Goal of the exercise:
An identical copy of all the entries is the required result.

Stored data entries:
....
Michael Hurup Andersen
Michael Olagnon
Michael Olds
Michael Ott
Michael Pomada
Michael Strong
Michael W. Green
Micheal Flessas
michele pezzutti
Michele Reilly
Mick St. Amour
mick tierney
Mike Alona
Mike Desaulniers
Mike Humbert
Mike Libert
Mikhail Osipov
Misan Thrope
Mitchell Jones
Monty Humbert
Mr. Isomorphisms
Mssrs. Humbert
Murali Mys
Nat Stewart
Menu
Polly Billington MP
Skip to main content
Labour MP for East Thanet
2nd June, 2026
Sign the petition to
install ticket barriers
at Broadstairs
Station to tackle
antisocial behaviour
....
Exercise result:
Michael Hurup Andersen
Michael Olagnon
Michael Olds
Michael Ott
Michael Pomada
Michael Strong
Michael W. Green
Micheal Flessas
michele pezzutti
Michele Reilly
Mick St. Amour
mick tierney
Mike Alona
Mike Desaulniers
Mike Humbert
Mike Libert
Mikhail Osipov
Misan Thrope
Mitchell Jones
Monty Humbert
Mr. Isomorphisms
Mssrs. Humbert
Murali Mys
Nat Stewart
Menu
Polly Billington MP
Skip to main content
Labour MP for East Thanet
2nd June, 2026
Sign the petition to
install ticket barriers
at Broadstairs
Station to tackle
antisocial behaviour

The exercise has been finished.